Puisque, croyons-nous, rien ne sépare le beau et l’agréable qu’une simple différence de degré et d’étendue, voici ce qui tend à se produire et se produira toujours davantage dans l’évolution humaine. La jouissance, même physique, devenant de plus en plus délicate et se fondant avec des idées morales, deviendra de plus en plus esthétique ; on entrevoit donc, comme terme idéal du progrès, un jour où tout plaisir sera beau, où toute action agréable sera artistique. Nous ressemblerions alors à ces instrumens d’une si ample sonorité qu’on ne les peut toucher sans en tirer un son d’une valeur musicale : le plus léger choc nous ferait résonner jusque dans les profondeurs de notre vie morale.
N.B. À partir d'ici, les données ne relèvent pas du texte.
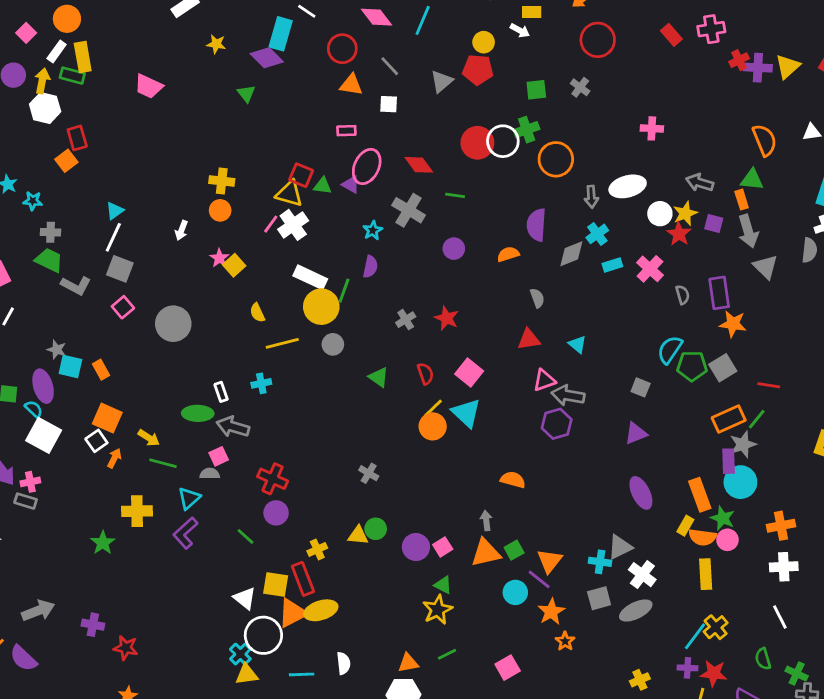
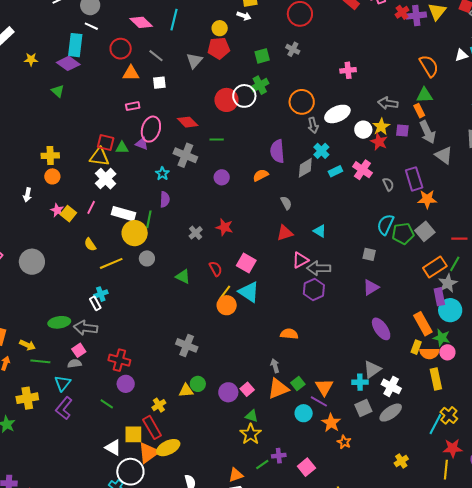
orange circle: (556, 159) -> (302, 102), moved
pink line: (271, 224) -> (91, 207), moved
white rectangle: (221, 392) -> (95, 303), moved
gray cross: (369, 473) -> (187, 345), size x1.5
purple cross: (687, 668) -> (279, 456), moved

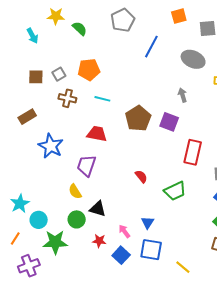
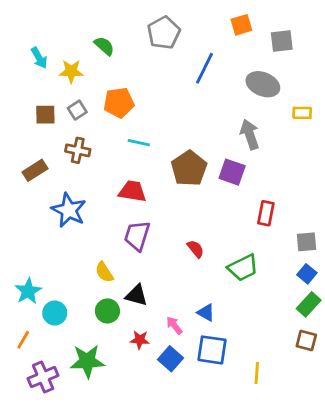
yellow star: (56, 16) -> (71, 71), moved
gray arrow: (183, 95) -> (250, 134), size x1.5
brown cross: (67, 98) -> (78, 150), moved
red rectangle: (193, 152) -> (266, 213), size x0.7
purple trapezoid: (86, 166) -> (137, 236), moved
blue triangle: (148, 223) -> (206, 313), turned -32
green star: (55, 242) -> (87, 361), moved
yellow line: (183, 267) -> (257, 373), turned 56

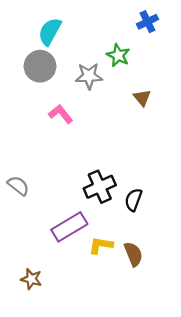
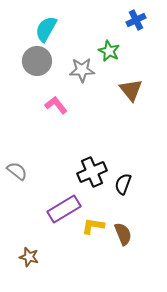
brown triangle: (142, 98) -> (131, 90), size x1.4

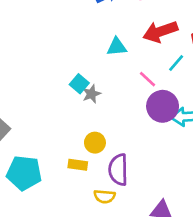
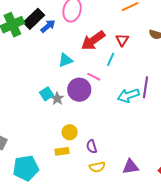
cyan square: (79, 84) -> (47, 94), turned 32
purple circle: (163, 106) -> (79, 90), moved
purple semicircle: (118, 170) -> (92, 147), size x0.6
yellow semicircle: (105, 196) -> (97, 167), moved

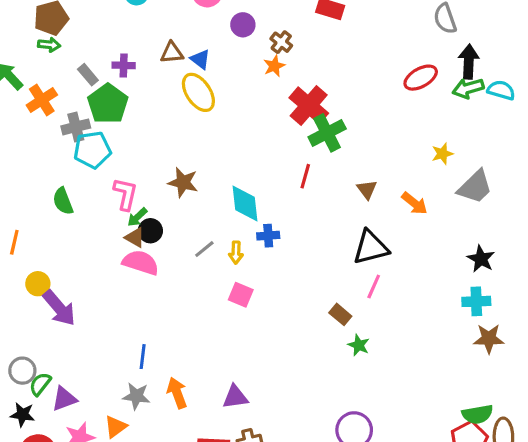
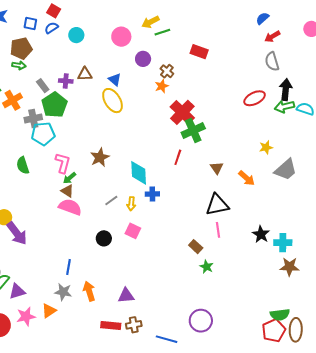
brown triangle: (172, 53) -> (85, 74), moved
brown star: (183, 182) -> (100, 157), turned 30
black circle: (150, 231) -> (104, 238), moved
black star: (481, 259) -> (261, 234), moved
pink line: (374, 286) -> (218, 230), turned -35

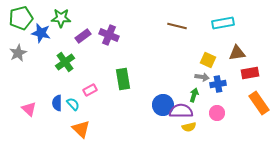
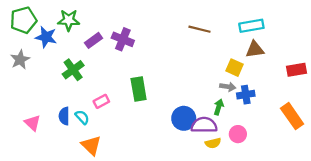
brown triangle: (237, 53) -> (255, 49), moved
red rectangle: (250, 73) -> (297, 70), moved
pink circle: (217, 113) -> (238, 134), moved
A l’origine de l’évolution esthétique, chez les êtres inférieurs, la sensation agréable reste grossière et toute sensuelle ; elle ne rencontre pas un milieu intellectuel et moral où elle puisse se propager et s’étendre ; dans l’animal, l’agréable et le beau ne se distinguent pas. Si l’homme introduit ensuite entre ces deux choses une distinction d’ailleurs plus ou moins artificielle, c’est qu’il existe encore en lui des émotions plutôt animales qu’humaines, trop simples, incapables d’acquérir cette infinie variété que nous sommes habitués d’attribuer au beau. D’autre part, les plaisirs intellectuels eux-mêmes ne nous semblent pas toujours mériter le nom d’esthétiques, parce qu’ils n’atteignent pas jusqu’au fond même de l’âme, dans la sphère des instincts sympathiques et sociaux ; ils ne produisent qu’une jouissance trop étroite. Mais nous pouvons, en nous inspirant de la doctrine même de l’évolution, prévoir une troisième et dernière période du progrès où tout plaisir contiendra, outre les élémens sensibles, des élémens intellectuels et moraux ; il sera donc non-seulement la satisfaction d’un organe déterminé, mais celle de l’individu moral tout entier ; bien plus, il sera le plaisir même de l’espèce représentée en cet individu. Alors se réalisera de nouveau l’identité primitive du beau et de l’agréable, mais ce sera l’agréable qui rentrera et disparaîtra pour ainsi dire dans le beau. L’art ne fera plus qu’un avec l’existence ; nous en viendrons, par l’agrandissement de la conscience, à saisir continuellement l’harmonie de la vie, et chacune de nos joies aura le caractère sacré de la beauté.


M. GUYAU.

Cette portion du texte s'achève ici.